» **TASK OBJECTIVE**:
Search the listing below for the word "berlatih" and copy each line where it appears.

*** Opening DATASET CONTENT ***

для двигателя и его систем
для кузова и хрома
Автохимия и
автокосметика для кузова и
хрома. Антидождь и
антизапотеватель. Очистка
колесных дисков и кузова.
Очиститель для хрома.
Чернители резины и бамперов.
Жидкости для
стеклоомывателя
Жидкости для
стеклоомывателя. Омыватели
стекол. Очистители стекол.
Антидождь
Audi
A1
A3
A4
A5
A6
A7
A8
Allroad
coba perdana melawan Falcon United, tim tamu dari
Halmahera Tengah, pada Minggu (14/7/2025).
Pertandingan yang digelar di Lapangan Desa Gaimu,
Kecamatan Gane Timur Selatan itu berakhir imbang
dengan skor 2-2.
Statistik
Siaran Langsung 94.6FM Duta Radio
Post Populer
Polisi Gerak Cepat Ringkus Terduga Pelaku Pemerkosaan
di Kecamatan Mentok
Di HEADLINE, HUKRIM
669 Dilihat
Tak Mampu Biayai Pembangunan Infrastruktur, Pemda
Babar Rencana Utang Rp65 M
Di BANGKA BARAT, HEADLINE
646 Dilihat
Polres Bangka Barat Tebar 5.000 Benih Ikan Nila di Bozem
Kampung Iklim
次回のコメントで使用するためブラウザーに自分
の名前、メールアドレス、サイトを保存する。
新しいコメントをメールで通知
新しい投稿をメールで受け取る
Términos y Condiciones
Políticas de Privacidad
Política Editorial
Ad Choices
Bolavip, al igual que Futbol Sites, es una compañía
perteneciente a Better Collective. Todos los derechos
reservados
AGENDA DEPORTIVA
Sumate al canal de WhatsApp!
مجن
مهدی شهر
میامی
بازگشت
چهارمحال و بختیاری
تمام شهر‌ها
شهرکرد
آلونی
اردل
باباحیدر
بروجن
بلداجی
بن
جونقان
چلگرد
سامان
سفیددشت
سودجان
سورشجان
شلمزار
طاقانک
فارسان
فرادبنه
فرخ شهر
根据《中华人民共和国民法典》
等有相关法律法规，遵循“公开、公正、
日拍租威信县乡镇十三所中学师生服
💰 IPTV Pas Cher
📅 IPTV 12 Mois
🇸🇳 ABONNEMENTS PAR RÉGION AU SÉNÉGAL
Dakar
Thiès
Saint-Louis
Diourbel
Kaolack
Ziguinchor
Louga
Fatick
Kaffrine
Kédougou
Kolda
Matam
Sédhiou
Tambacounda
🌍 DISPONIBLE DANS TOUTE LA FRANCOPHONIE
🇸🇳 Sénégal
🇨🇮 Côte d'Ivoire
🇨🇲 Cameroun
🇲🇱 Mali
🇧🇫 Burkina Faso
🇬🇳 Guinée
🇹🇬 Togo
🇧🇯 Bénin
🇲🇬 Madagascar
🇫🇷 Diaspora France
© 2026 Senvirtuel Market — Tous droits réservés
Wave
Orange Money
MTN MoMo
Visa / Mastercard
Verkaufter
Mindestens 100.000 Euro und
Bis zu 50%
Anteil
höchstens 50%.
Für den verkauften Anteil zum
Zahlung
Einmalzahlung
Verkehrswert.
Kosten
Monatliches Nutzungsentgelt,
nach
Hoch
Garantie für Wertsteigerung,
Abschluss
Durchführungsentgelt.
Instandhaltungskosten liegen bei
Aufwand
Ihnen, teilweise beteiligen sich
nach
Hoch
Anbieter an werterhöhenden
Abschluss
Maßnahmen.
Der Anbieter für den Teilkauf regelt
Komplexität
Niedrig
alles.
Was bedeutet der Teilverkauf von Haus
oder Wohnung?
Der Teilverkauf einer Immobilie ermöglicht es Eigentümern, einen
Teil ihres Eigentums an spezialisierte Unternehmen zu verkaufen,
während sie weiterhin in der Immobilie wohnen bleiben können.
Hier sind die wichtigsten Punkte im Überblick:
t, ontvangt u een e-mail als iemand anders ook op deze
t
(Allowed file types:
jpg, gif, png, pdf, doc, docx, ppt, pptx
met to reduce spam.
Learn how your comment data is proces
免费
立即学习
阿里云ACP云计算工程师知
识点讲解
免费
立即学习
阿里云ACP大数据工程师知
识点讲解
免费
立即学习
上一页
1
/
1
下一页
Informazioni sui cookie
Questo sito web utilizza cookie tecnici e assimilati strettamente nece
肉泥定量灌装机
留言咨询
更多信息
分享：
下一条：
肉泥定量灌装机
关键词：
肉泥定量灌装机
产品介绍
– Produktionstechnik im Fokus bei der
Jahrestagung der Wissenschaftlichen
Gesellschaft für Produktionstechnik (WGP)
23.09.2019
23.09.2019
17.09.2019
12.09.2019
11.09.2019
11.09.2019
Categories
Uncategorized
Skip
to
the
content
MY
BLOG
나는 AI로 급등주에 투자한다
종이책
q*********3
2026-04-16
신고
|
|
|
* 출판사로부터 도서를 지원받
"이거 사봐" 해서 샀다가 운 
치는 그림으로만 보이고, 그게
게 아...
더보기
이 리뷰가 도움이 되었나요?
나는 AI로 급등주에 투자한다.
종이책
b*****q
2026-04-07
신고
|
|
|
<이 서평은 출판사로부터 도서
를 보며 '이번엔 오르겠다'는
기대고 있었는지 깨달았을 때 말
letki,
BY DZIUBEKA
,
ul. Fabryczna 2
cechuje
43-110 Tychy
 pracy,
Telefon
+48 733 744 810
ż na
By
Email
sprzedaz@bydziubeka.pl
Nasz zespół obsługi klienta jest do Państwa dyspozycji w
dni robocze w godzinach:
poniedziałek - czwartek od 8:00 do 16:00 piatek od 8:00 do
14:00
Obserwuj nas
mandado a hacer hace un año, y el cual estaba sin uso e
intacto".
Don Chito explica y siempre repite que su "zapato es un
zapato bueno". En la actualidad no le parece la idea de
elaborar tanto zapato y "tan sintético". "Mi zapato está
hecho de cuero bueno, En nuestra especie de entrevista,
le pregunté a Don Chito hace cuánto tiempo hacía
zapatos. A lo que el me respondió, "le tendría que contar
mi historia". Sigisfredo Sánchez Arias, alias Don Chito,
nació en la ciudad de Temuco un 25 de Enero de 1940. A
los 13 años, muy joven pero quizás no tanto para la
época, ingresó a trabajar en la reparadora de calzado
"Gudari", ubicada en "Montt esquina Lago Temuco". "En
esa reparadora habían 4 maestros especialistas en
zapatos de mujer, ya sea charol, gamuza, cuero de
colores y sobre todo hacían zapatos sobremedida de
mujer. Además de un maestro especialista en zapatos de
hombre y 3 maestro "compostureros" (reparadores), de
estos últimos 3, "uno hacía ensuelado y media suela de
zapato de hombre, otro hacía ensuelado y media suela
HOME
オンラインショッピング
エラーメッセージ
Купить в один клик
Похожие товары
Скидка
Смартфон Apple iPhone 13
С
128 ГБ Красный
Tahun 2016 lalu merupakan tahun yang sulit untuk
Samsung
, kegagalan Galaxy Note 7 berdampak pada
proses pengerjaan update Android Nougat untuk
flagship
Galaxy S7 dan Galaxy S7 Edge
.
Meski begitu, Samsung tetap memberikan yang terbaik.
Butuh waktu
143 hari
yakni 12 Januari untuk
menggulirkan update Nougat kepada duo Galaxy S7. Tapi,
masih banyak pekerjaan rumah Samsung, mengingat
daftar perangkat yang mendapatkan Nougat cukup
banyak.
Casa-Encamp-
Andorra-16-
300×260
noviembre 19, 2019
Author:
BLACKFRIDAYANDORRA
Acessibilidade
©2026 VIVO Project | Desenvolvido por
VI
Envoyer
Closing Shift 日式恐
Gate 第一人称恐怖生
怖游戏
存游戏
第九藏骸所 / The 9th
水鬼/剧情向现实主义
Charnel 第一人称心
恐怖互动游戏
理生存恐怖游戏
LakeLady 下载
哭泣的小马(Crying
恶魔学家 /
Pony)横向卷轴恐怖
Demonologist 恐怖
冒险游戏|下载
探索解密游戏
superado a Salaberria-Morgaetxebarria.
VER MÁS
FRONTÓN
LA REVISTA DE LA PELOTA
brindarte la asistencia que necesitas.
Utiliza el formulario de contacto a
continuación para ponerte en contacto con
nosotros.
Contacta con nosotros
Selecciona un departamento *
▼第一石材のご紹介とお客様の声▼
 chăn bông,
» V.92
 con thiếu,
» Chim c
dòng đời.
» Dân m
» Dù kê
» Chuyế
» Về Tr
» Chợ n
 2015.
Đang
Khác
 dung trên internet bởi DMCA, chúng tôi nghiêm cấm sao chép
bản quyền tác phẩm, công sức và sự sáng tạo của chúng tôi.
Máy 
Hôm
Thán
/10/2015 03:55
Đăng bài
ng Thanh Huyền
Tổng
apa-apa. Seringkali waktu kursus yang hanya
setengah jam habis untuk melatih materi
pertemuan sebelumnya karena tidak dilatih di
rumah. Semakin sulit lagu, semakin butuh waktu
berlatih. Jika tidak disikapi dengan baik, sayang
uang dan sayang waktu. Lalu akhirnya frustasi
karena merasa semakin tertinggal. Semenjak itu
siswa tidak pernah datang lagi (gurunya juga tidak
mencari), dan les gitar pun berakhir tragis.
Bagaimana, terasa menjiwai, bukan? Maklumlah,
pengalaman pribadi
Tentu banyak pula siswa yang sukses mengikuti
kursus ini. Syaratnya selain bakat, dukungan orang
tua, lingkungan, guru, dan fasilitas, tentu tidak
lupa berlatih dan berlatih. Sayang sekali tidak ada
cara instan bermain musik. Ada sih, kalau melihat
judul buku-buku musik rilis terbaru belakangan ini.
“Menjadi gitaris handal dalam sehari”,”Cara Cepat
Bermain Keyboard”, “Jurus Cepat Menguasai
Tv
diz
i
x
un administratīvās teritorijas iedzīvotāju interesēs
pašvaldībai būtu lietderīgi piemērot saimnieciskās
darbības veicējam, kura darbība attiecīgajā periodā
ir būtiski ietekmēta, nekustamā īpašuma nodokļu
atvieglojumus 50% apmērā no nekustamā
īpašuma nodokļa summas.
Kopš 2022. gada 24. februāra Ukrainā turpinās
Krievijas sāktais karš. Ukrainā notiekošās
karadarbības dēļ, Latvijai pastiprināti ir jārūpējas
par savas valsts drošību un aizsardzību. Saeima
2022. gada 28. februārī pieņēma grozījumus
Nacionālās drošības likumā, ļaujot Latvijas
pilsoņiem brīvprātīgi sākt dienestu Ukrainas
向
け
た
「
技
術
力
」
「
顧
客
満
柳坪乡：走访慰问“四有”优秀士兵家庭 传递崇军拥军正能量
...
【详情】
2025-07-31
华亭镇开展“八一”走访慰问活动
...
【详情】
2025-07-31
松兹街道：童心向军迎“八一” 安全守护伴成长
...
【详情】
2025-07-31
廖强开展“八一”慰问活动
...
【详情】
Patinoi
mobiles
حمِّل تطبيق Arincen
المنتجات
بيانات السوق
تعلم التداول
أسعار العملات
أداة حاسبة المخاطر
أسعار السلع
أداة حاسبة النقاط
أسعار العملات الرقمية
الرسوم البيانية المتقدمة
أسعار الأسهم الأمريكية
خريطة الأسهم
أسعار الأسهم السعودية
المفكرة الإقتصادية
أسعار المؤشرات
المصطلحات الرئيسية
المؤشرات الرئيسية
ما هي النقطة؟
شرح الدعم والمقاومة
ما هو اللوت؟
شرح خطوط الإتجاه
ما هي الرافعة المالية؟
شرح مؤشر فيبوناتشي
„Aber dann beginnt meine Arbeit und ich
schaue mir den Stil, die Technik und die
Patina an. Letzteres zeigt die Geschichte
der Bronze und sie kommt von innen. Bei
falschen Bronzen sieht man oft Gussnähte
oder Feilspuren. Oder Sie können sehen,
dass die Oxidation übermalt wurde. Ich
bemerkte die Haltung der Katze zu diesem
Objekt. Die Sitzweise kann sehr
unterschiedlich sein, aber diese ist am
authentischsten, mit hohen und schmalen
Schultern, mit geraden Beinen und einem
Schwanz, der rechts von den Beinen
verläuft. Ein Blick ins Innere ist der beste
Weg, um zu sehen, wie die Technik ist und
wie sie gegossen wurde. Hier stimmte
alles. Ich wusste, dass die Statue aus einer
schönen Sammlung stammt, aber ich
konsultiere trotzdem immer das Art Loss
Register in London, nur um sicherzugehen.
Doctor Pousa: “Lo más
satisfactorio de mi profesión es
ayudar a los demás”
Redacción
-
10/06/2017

*** Closing DATASET CONTENT ***

» **WRITTEN ANSWER**:
berlatih. Jika tidak disikapi dengan baik, sayang
lupa berlatih dan berlatih. Sayang sekali tidak ada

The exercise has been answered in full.